この史実が教えてくれるのは、有権者が自らの権利と義務を放棄すれば、結局は政治も悪化するということだ。

 第2に、政治家になって行動すること以外の方法で、自らの意見を政策に反映する方法についてだ。
 3月に財務省の調査で渡米した際の例を挙げ、米国には財政や税制、個別政策について調査や議論を発信するNPOが相当数存在し、人々が参加している。それが世論を形成したり、議会や行政に圧力をかけていることを伝えた。

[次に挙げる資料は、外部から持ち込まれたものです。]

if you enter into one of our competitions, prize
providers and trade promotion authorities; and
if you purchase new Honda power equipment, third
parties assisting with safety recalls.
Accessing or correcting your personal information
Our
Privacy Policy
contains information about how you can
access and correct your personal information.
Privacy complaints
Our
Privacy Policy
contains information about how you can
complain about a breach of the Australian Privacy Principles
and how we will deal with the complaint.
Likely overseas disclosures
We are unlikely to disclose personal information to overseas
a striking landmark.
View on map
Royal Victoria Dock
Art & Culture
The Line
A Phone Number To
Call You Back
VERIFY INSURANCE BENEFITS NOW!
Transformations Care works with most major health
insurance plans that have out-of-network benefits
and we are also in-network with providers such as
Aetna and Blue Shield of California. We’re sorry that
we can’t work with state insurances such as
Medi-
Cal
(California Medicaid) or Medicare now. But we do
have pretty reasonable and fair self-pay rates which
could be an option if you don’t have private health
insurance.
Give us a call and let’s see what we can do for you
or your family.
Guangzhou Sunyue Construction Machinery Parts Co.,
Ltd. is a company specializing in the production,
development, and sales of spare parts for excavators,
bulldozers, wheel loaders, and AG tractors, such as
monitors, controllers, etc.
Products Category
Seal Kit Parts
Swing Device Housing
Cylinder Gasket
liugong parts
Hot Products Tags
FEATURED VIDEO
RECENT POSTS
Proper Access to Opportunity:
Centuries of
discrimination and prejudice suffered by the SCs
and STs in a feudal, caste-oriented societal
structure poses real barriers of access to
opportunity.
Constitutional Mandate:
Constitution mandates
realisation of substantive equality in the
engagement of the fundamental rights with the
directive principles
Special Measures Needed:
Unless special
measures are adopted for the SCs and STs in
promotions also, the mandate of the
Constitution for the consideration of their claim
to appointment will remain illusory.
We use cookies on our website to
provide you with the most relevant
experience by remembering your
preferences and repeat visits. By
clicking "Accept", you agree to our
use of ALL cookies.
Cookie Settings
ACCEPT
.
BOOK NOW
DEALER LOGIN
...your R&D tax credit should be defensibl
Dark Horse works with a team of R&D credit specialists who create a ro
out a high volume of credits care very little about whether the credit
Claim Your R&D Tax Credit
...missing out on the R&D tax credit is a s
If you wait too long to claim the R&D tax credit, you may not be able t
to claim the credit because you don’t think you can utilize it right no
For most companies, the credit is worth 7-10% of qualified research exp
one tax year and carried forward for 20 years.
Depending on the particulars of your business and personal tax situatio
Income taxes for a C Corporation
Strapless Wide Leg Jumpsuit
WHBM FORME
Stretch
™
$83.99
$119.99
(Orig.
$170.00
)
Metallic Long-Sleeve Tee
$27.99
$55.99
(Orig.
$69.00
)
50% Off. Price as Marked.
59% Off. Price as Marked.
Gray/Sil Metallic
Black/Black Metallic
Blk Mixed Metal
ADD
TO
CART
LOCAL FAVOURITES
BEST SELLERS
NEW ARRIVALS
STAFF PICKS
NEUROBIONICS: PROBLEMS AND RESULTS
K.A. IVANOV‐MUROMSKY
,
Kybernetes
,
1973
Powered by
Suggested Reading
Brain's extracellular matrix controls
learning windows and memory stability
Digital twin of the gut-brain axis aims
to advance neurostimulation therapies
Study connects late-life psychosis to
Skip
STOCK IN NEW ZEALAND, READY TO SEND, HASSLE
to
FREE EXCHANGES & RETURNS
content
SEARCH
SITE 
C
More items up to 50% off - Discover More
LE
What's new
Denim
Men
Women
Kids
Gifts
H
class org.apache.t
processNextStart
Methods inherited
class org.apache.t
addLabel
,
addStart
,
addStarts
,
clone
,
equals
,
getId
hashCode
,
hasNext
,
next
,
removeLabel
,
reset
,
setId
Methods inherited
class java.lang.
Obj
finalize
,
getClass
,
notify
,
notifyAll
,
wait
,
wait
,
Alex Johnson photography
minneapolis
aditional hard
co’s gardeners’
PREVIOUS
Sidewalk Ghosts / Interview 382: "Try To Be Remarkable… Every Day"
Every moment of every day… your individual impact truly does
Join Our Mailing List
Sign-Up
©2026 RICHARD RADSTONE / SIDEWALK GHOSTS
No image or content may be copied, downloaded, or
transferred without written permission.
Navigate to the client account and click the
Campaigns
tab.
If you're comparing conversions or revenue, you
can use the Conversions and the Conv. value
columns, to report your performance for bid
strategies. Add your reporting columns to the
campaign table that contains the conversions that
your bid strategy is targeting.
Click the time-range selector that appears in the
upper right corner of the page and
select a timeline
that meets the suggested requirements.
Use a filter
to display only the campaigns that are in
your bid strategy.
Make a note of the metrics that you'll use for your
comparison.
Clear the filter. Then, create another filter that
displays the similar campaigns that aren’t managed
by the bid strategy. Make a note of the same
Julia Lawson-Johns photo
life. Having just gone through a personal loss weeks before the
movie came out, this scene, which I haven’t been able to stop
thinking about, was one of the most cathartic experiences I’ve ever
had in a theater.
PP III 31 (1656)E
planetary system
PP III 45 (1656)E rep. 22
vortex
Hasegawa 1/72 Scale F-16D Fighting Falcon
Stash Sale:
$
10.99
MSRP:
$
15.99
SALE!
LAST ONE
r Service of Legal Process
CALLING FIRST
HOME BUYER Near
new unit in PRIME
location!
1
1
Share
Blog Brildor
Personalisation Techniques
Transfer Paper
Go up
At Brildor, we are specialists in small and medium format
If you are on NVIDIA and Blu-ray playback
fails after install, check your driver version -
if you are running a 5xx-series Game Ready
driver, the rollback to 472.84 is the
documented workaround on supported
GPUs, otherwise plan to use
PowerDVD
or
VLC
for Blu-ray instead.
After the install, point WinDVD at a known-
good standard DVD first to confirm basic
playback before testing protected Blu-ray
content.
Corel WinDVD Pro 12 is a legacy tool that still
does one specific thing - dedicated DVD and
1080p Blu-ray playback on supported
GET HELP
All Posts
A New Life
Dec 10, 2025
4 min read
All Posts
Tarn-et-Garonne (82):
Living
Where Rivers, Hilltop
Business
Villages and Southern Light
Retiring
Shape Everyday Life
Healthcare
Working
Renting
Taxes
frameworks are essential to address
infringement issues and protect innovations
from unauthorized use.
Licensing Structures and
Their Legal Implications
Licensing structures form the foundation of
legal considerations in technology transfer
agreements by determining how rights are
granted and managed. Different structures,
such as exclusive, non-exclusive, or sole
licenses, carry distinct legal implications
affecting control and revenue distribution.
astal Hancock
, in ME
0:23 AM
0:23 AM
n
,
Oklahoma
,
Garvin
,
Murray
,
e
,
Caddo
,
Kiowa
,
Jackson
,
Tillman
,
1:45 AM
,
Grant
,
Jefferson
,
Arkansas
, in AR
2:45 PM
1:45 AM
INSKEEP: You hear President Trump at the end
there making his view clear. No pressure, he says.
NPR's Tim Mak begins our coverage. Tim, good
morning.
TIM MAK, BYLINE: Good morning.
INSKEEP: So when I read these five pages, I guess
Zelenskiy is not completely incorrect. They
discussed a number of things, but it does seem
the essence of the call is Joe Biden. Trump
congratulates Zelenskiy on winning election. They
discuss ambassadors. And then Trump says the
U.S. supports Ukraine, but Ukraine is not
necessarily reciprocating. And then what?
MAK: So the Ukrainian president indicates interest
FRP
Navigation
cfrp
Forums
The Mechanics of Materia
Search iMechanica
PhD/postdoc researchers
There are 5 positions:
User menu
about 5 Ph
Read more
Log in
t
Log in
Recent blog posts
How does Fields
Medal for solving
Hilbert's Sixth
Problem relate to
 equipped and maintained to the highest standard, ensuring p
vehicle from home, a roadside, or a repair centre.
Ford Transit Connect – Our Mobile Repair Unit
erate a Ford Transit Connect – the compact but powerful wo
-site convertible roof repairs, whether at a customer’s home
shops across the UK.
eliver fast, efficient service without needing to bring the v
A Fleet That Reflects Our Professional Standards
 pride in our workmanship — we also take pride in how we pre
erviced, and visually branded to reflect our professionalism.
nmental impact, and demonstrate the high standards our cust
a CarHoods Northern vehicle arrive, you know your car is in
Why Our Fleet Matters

 では日本ではどうなのか。残念ながら日本では未だそうしたNPOが多くない。僭越ながら、自らが理事として参加している言論NPOを例示させてもらった。言論NPOは15年前から、政権与党の実績を評価し、選挙時には各政党のマニフェストを評価し、さらに全候補者にアンケートを行い、無回答も含めてその結果を広く発信している。その目的は有権者の判断材料を提供することであり、政策議論を広げることだ。こうした活動が都心部だけでなく地方でも存在し、政治に対してプレッシャーをかけながら、政策議論を切磋琢磨できるような社会が作れれば、政策が政府の専有物ではないという気持ちが高まるのではないか。

 正直なところを言えば、今回、女性公聴会に出席することにやや気が重いところがあった。誰の立場で意見を述べなければならないのかと迷うところがあったからだ。しかし、先の質問に出会えたことで、よかったと思うことができた。